Con queste parole il sindaco Alessandro Grando è intervenuto all’incontro “Donna: una tavolozza di colori” che ha richiamato oltre cento persone nella sala conferenze di via Odescalchi a Ladispoli.

“Ringraziamo – prosegue il sindaco Grando – la delegata alla tutela delle donne vittime di violenza, Lucia Cordeschi, la delegata all’arte, Felicia Caggianelli ed il delegato alle politiche sociali, Fiovo Bitti, che hanno organizzato un’iniziativa dal duplice valore. Oltre a richiamare l’attenzione dell’opinione pubblica sulla violenza sulle donne, ha regalato una mostra di opere realizzate dalle artiste di Ladispoli e Cerveteri, dipinti e sculture che hanno incantato il folto pubblico che gremiva la sala. Sensibilizzazione sociale ed arte, un binomio vincente che la nostra città vuole continuare a realizzare, avvalendosi del fondamentale contributo delle donne che notoriamente hanno una marcia in più. Grazie anche alle artiste che ci hanno deliziato con le loro creazioni. Un elogio ai bambini delle scuole Corrado Melone e Fumaroli che hanno realizzato disegni sulla figura della donna, vista con gli occhi innocenti dei più piccoli”.

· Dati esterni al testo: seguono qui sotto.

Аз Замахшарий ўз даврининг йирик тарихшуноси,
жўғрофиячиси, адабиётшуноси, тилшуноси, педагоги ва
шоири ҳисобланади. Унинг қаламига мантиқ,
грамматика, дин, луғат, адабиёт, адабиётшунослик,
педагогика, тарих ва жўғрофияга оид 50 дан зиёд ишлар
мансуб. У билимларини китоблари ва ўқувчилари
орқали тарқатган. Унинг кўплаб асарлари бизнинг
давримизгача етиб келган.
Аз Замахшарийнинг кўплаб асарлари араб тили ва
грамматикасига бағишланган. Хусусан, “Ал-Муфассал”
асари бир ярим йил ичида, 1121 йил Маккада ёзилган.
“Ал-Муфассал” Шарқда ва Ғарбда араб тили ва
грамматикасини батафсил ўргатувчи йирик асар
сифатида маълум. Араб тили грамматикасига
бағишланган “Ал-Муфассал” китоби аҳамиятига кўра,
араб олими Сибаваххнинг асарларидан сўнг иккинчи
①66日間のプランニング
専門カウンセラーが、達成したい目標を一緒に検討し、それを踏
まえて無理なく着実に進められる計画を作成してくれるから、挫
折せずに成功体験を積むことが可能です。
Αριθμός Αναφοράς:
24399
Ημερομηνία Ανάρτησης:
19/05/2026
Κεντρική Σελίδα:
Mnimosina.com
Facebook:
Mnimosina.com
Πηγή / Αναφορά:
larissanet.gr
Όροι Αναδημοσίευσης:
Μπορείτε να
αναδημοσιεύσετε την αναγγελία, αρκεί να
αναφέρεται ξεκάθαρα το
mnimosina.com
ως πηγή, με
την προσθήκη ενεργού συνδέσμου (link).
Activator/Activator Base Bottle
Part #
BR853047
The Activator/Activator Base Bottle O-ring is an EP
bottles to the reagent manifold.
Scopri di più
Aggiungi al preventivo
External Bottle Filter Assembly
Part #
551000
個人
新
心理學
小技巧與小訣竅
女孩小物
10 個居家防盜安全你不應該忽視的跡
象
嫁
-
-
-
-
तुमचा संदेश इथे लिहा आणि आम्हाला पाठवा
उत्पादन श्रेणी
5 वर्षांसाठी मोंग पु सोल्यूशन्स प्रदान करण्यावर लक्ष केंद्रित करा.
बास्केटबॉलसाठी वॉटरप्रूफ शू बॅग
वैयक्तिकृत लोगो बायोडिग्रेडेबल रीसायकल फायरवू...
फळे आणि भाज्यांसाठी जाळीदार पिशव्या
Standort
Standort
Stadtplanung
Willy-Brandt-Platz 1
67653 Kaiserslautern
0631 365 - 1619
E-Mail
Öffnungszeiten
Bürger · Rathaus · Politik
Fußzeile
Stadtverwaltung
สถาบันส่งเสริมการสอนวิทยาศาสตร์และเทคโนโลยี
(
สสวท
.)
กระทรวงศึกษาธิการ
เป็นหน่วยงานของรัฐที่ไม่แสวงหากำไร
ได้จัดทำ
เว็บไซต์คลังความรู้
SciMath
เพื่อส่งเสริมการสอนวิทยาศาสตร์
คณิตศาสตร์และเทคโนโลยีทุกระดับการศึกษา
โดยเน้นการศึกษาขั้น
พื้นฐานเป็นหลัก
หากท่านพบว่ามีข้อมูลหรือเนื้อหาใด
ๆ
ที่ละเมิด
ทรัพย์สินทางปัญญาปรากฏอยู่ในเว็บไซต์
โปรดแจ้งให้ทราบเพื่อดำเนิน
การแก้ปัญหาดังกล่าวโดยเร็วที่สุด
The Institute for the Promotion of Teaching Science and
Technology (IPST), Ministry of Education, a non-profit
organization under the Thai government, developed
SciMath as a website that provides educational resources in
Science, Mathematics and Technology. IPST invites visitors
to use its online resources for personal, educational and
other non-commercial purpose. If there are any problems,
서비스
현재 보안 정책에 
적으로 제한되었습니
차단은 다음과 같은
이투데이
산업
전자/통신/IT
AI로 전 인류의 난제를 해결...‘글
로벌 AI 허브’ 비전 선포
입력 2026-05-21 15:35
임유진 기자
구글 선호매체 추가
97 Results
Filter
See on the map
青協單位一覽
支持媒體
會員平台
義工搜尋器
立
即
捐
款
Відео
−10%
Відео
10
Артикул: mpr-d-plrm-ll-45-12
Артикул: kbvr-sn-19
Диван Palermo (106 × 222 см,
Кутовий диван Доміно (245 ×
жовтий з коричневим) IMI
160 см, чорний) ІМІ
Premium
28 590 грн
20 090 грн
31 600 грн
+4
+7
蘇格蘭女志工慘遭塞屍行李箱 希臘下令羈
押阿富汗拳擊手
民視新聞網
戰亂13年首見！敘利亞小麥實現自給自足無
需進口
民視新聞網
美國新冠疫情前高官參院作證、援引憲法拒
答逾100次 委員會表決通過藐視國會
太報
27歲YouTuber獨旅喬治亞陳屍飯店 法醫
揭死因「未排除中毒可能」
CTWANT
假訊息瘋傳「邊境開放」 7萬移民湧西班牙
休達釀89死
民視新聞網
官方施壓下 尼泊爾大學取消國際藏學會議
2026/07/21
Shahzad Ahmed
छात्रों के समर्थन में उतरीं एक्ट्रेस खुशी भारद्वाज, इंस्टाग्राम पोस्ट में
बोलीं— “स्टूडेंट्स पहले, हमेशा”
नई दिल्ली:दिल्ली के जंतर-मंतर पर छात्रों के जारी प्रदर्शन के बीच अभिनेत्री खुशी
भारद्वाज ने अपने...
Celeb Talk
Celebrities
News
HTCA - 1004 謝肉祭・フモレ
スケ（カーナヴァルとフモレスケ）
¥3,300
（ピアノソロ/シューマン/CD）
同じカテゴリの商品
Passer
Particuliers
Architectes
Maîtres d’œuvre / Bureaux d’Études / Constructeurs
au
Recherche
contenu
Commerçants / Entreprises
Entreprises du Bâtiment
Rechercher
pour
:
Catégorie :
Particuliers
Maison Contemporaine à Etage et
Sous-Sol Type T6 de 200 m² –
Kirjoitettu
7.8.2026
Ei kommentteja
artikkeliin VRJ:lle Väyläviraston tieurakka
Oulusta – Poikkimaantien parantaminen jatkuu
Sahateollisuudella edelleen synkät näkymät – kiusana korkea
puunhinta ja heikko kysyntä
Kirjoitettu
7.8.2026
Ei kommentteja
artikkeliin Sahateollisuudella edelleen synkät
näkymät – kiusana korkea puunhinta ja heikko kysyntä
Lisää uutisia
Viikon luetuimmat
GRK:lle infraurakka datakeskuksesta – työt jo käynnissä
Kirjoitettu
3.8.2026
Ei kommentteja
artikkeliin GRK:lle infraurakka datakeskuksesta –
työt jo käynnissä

Nel corso dell’incontro, la responsabile dello Sportello antiviolenza di Ladispoli Amelia Argirò, ha evidenziato la preoccupante crescita delle richieste di aiuto da parte delle donne, un fenomeno che si è incrementato durante la pandemia.  All’evento, grazie alla collaborazione del delegato Marco Cecchini,  hanno partecipato anche numerosi esponenti della comunità dei sordi di Ladispoli che hanno potuto seguire tutti gli interventi grazie al linguaggio dei segni di una interprete. Le volontarie di Protezione civile, Fare Ambiente, Avalon e Associazione nazionale polizia penitenziaria hanno raccontato la loro esperienza sul campo dove le donne sono sempre più in prima fila.